[Saved entries]
--- START ---

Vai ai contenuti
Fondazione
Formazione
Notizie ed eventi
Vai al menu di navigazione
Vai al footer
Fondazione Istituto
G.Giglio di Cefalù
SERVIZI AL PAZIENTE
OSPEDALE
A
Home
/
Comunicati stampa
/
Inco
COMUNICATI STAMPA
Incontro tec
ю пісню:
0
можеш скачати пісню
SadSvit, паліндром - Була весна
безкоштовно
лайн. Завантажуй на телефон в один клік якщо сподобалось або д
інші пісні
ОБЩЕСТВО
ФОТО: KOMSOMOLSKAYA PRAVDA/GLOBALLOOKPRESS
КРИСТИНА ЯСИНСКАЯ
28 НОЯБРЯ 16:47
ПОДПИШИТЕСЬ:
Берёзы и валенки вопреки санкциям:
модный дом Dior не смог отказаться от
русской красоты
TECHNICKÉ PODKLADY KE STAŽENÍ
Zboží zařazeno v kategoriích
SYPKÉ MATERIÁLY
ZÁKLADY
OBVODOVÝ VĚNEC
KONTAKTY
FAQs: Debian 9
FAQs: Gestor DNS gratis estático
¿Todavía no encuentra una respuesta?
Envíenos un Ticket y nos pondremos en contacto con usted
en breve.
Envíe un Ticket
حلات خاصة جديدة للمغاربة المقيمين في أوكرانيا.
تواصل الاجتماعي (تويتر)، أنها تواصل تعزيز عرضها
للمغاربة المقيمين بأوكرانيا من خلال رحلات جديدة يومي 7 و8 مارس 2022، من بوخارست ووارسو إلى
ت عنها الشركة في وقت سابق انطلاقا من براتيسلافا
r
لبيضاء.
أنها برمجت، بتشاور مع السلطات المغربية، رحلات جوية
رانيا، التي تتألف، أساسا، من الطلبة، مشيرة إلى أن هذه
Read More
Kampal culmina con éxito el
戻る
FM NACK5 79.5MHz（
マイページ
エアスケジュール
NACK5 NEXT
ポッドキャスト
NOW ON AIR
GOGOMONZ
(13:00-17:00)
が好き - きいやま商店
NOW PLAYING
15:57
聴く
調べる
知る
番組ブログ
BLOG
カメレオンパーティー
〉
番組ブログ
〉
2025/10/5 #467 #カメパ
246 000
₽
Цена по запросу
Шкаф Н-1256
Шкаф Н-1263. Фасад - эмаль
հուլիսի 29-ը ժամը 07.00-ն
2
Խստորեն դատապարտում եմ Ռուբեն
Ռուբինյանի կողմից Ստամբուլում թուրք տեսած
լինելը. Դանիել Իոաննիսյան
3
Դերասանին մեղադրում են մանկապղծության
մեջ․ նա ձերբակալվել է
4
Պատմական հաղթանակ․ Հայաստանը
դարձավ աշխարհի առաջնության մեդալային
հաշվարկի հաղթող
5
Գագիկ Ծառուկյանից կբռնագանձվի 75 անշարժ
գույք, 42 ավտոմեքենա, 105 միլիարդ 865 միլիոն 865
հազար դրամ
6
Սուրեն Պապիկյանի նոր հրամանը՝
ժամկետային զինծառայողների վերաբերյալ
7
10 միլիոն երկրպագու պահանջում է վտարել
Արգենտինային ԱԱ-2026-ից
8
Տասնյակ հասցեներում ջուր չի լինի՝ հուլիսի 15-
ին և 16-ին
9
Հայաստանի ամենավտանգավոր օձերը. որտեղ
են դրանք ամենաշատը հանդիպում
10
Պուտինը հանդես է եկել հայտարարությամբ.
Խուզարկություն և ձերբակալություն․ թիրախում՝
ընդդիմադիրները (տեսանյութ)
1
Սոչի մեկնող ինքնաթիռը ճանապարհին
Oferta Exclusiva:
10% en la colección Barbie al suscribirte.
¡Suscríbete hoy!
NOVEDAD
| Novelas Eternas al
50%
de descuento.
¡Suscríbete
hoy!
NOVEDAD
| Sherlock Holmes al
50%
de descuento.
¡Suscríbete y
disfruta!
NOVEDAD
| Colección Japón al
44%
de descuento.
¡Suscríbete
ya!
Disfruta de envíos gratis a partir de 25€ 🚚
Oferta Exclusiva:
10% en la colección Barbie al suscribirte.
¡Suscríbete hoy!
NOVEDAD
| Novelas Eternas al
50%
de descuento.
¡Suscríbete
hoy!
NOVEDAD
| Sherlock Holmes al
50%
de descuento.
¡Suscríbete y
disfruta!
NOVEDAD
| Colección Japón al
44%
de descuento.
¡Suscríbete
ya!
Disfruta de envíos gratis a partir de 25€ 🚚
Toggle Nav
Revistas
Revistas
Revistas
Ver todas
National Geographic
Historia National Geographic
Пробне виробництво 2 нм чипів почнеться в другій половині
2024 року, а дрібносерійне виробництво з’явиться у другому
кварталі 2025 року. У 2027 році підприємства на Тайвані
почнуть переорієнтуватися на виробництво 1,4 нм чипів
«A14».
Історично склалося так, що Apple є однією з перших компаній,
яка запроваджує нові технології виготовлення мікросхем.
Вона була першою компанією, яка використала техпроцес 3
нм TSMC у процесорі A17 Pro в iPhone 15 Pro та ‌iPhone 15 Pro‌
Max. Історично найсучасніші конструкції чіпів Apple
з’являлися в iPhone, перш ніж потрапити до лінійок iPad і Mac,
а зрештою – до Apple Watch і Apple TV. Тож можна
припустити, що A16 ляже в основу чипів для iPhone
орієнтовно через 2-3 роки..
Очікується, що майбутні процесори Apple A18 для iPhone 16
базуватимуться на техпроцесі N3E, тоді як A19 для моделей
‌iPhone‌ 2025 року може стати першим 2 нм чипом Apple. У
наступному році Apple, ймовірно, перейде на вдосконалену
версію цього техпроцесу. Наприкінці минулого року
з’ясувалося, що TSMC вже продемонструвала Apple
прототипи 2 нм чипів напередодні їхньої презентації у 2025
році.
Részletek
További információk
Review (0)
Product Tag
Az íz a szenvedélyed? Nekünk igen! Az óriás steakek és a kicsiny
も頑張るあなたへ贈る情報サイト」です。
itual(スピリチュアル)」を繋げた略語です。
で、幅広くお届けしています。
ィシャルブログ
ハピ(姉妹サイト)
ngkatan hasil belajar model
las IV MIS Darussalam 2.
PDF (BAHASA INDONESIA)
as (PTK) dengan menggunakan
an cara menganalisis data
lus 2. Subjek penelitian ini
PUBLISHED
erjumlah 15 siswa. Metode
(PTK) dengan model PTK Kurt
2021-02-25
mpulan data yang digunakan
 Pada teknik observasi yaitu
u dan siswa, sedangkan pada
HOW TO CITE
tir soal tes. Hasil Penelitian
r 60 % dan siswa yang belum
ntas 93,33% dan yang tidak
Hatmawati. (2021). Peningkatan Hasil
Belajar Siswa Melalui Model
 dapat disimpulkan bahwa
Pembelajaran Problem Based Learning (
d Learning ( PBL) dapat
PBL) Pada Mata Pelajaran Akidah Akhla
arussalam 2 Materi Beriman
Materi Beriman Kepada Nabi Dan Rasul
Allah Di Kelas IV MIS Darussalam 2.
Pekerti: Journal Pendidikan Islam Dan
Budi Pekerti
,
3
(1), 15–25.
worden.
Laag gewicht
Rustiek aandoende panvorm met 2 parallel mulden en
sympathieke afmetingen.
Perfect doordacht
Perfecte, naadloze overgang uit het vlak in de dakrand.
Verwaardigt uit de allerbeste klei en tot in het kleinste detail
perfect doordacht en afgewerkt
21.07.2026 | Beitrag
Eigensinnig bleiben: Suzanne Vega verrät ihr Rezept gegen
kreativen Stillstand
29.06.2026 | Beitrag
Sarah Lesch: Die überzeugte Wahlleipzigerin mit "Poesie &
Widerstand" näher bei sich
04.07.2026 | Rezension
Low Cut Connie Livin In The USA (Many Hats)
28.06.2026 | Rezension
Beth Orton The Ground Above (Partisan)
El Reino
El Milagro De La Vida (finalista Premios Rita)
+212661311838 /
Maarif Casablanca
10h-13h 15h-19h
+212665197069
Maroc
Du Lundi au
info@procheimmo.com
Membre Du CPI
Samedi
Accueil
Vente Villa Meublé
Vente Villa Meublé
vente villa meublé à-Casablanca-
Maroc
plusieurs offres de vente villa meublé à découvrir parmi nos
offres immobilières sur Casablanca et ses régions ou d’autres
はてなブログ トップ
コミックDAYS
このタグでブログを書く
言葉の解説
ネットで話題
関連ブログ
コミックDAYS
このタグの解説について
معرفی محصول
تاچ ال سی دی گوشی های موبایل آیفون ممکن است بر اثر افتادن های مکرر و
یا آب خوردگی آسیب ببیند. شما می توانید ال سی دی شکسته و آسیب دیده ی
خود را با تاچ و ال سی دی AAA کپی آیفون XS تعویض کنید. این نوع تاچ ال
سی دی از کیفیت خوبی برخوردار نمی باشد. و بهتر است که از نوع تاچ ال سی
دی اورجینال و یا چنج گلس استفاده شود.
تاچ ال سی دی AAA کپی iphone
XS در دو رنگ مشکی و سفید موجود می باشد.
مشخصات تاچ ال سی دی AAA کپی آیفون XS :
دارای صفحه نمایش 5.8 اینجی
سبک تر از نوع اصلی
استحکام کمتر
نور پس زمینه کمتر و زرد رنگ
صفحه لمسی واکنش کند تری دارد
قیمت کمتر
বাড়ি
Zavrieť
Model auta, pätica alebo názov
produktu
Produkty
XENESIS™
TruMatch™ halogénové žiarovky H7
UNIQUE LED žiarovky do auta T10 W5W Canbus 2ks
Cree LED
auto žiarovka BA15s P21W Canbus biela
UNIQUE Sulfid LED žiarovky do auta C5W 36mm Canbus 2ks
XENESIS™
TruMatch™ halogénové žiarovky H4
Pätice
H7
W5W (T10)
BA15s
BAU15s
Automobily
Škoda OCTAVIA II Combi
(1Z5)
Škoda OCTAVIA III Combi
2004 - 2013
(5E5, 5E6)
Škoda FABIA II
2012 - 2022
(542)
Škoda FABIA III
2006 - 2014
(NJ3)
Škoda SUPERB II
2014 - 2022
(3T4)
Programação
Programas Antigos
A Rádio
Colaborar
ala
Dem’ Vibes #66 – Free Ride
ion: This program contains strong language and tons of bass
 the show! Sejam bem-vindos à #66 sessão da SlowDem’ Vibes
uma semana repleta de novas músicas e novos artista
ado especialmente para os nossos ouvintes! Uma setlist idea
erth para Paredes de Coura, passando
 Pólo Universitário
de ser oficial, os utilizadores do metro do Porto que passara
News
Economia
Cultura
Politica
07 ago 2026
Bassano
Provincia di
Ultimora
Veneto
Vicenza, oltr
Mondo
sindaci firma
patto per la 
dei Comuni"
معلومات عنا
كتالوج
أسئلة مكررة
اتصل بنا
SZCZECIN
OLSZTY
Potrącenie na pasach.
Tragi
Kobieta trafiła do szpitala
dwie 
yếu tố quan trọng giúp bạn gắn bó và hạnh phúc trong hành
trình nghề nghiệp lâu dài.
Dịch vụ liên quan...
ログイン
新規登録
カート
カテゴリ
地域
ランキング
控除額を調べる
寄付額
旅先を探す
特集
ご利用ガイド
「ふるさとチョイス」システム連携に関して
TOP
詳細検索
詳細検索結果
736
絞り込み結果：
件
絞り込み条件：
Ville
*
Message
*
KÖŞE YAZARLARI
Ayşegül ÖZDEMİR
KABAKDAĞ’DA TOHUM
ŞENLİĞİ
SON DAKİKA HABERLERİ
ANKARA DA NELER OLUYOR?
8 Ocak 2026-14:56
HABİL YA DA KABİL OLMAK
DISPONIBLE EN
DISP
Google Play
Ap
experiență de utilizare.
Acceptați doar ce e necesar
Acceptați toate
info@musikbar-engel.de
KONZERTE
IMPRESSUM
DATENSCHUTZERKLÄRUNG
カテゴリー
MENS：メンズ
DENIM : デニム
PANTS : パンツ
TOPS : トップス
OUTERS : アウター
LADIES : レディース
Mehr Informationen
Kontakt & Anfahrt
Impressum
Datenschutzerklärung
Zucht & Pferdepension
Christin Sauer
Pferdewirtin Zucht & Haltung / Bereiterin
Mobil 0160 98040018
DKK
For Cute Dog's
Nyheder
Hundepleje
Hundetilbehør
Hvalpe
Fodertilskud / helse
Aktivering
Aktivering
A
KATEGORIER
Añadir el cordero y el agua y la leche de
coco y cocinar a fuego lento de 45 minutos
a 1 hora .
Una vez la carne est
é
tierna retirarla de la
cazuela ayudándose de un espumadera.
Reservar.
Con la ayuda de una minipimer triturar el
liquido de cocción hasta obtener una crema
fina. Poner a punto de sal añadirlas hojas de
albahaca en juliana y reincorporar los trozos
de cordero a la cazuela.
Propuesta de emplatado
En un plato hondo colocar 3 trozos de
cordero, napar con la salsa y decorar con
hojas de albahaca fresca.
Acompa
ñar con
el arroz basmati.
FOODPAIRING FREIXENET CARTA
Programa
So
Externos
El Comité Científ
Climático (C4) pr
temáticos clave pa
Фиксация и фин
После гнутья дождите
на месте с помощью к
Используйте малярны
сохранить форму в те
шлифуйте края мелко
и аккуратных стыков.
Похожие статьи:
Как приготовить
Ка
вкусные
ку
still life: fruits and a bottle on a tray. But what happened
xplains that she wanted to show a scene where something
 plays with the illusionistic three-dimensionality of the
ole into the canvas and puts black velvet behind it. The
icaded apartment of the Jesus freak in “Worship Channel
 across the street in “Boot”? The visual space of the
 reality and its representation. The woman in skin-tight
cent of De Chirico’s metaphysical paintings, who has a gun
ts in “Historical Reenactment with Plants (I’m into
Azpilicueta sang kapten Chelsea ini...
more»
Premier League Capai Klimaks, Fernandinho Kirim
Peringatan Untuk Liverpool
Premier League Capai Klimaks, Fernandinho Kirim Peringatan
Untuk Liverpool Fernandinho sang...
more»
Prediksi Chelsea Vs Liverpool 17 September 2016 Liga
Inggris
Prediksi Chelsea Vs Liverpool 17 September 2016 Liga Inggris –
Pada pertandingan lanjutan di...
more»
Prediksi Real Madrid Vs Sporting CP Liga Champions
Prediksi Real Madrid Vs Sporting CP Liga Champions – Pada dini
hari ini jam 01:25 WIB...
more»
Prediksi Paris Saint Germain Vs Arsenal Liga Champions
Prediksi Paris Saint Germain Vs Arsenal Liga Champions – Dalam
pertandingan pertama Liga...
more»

--- END ---

## Directions
Send back an exact copy of only the lines from the line with "kreativen Stillstand" up to and including the line with "Dem’ Vibes #66 – Free Ride" in the data above.

## Task answer
kreativen Stillstand
29.06.2026 | Beitrag
Sarah Lesch: Die überzeugte Wahlleipzigerin mit "Poesie &
Widerstand" näher bei sich
04.07.2026 | Rezension
Low Cut Connie Livin In The USA (Many Hats)
28.06.2026 | Rezension
Beth Orton The Ground Above (Partisan)
El Reino
El Milagro De La Vida (finalista Premios Rita)
+212661311838 /
Maarif Casablanca
10h-13h 15h-19h
+212665197069
Maroc
Du Lundi au
info@procheimmo.com
Membre Du CPI
Samedi
Accueil
Vente Villa Meublé
Vente Villa Meublé
vente villa meublé à-Casablanca-
Maroc
plusieurs offres de vente villa meublé à découvrir parmi nos
offres immobilières sur Casablanca et ses régions ou d’autres
はてなブログ トップ
コミックDAYS
このタグでブログを書く
言葉の解説
ネットで話題
関連ブログ
コミックDAYS
このタグの解説について
معرفی محصول
تاچ ال سی دی گوشی های موبایل آیفون ممکن است بر اثر افتادن های مکرر و
یا آب خوردگی آسیب ببیند. شما می توانید ال سی دی شکسته و آسیب دیده ی
خود را با تاچ و ال سی دی AAA کپی آیفون XS تعویض کنید. این نوع تاچ ال
سی دی از کیفیت خوبی برخوردار نمی باشد. و بهتر است که از نوع تاچ ال سی
دی اورجینال و یا چنج گلس استفاده شود.
تاچ ال سی دی AAA کپی iphone
XS در دو رنگ مشکی و سفید موجود می باشد.
مشخصات تاچ ال سی دی AAA کپی آیفون XS :
دارای صفحه نمایش 5.8 اینجی
سبک تر از نوع اصلی
استحکام کمتر
نور پس زمینه کمتر و زرد رنگ
صفحه لمسی واکنش کند تری دارد
قیمت کمتر
বাড়ি
Zavrieť
Model auta, pätica alebo názov
produktu
Produkty
XENESIS™
TruMatch™ halogénové žiarovky H7
UNIQUE LED žiarovky do auta T10 W5W Canbus 2ks
Cree LED
auto žiarovka BA15s P21W Canbus biela
UNIQUE Sulfid LED žiarovky do auta C5W 36mm Canbus 2ks
XENESIS™
TruMatch™ halogénové žiarovky H4
Pätice
H7
W5W (T10)
BA15s
BAU15s
Automobily
Škoda OCTAVIA II Combi
(1Z5)
Škoda OCTAVIA III Combi
2004 - 2013
(5E5, 5E6)
Škoda FABIA II
2012 - 2022
(542)
Škoda FABIA III
2006 - 2014
(NJ3)
Škoda SUPERB II
2014 - 2022
(3T4)
Programação
Programas Antigos
A Rádio
Colaborar
ala
Dem’ Vibes #66 – Free Ride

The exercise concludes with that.